* _Directions for this task_
Of the entries below, copy only those lines that contain the word "oder".

* _Data entries_
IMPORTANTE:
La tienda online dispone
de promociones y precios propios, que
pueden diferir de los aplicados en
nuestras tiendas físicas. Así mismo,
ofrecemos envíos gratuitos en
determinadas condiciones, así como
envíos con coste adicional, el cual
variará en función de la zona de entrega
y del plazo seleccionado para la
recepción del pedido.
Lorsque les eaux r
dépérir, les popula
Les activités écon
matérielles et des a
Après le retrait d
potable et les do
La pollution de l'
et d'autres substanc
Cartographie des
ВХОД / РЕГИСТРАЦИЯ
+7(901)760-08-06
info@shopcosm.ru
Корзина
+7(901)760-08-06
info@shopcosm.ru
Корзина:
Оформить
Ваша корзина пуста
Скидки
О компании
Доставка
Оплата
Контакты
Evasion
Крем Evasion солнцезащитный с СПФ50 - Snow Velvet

---

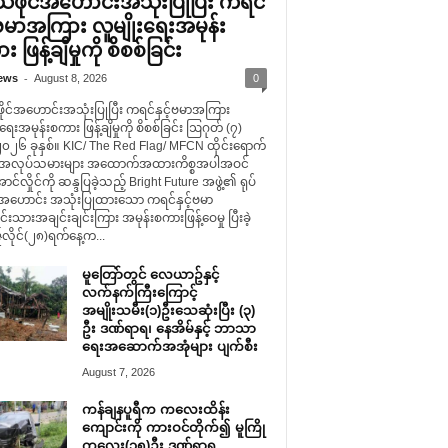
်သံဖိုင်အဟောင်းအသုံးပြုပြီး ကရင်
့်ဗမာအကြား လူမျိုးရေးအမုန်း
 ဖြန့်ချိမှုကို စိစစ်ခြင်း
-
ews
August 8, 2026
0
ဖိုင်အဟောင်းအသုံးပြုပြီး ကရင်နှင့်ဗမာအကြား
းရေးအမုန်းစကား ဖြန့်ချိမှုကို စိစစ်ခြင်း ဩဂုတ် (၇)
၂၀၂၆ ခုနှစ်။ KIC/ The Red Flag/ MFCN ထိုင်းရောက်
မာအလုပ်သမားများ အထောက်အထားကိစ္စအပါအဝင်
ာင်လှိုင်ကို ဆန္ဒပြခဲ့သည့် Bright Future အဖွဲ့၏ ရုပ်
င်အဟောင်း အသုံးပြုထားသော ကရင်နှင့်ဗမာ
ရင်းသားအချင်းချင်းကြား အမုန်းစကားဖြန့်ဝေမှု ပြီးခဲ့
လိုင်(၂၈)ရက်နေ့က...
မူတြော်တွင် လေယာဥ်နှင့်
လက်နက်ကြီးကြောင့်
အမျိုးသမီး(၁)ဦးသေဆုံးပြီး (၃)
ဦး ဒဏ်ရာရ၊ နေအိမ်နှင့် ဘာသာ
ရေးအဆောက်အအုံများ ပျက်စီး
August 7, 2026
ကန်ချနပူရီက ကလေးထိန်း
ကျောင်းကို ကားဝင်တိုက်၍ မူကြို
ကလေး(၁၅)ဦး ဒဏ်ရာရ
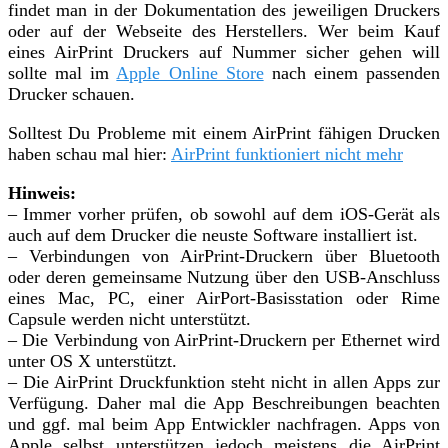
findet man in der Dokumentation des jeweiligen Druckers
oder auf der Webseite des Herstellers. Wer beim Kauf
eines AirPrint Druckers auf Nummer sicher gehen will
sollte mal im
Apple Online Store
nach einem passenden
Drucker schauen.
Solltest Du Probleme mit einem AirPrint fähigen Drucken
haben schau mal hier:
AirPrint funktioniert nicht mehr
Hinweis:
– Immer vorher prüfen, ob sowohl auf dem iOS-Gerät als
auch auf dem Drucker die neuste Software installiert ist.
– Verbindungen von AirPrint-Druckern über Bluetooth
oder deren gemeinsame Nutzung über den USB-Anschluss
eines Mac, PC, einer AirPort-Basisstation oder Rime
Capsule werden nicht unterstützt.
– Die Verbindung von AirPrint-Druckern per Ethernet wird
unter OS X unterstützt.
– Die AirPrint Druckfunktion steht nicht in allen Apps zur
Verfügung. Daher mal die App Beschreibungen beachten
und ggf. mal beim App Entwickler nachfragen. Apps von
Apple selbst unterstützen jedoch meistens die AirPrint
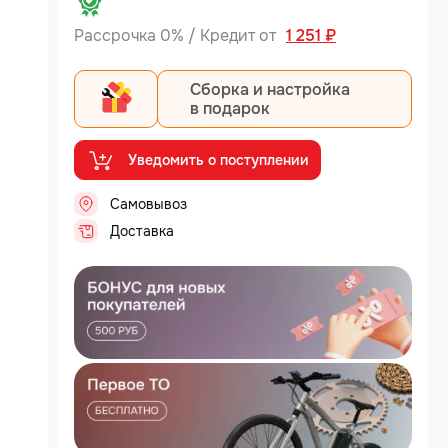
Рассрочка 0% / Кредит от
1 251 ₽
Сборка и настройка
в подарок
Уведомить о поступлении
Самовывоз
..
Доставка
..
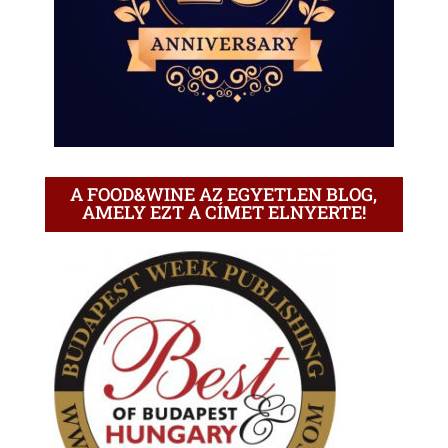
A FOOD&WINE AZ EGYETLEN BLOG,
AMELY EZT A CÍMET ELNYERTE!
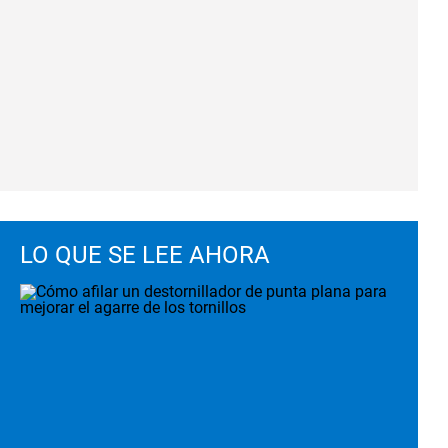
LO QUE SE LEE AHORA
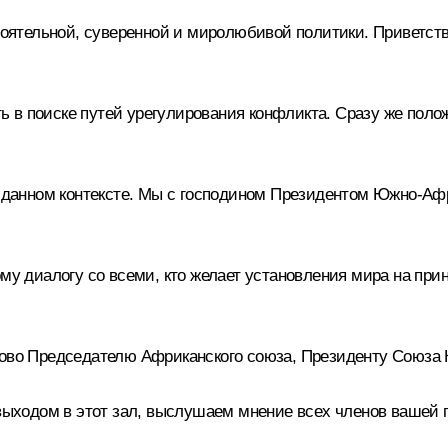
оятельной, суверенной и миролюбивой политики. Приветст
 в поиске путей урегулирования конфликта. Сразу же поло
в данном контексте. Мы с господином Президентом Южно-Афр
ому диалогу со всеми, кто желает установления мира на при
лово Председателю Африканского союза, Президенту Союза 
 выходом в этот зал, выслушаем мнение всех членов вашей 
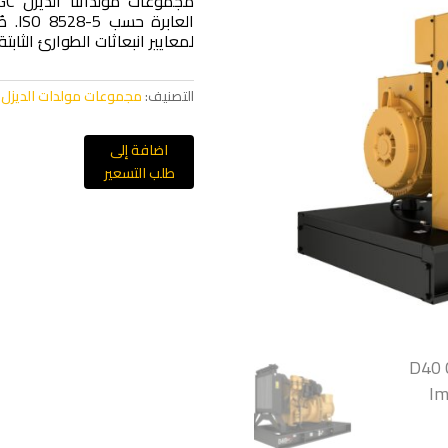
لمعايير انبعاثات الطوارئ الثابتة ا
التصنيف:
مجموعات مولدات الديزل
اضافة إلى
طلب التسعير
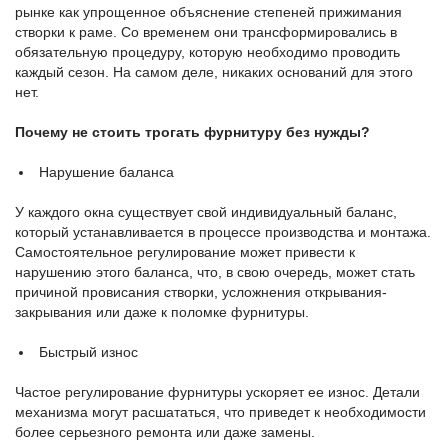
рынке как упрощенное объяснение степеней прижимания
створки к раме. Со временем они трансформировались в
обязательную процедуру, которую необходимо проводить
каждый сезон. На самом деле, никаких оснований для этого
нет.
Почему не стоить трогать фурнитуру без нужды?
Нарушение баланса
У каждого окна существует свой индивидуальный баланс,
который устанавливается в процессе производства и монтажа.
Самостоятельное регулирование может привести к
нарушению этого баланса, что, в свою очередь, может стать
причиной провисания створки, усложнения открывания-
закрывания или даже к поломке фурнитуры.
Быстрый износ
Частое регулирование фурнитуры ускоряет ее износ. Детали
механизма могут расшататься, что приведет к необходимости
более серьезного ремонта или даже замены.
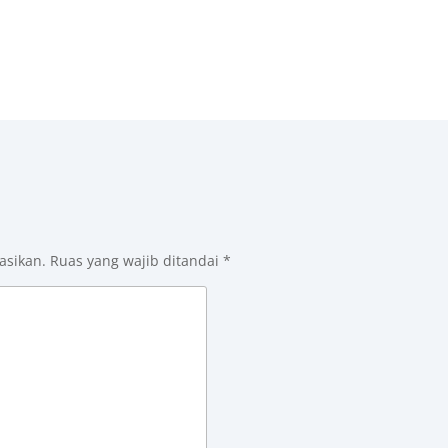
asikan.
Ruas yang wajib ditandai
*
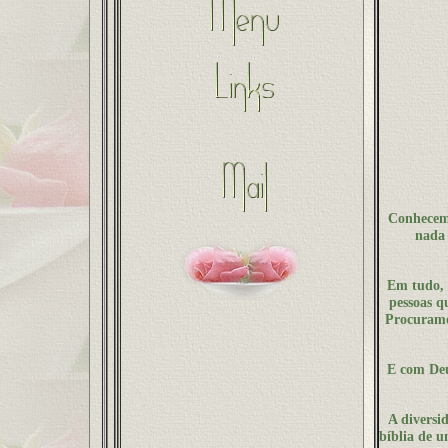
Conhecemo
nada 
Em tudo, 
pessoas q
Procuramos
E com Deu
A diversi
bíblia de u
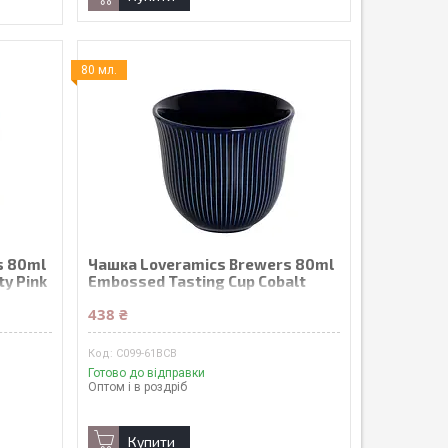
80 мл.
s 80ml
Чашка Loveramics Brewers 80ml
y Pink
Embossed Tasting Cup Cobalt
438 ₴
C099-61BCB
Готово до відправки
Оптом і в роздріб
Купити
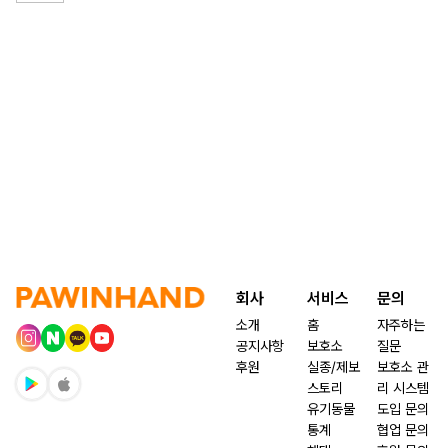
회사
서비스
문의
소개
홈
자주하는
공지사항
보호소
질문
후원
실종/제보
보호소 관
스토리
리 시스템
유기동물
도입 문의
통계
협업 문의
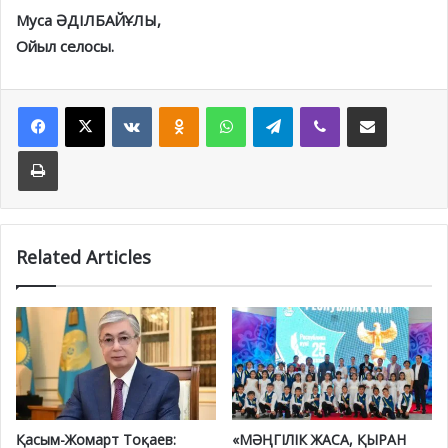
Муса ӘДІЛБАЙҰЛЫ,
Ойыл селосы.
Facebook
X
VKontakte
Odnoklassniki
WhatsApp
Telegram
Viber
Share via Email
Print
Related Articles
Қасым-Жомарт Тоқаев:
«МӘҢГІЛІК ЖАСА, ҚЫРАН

* _Answer for this exercise_
oder auf der Webseite des Herstellers. Wer beim Kauf
oder deren gemeinsame Nutzung über den USB-Anschluss
eines Mac, PC, einer AirPort-Basisstation oder Rime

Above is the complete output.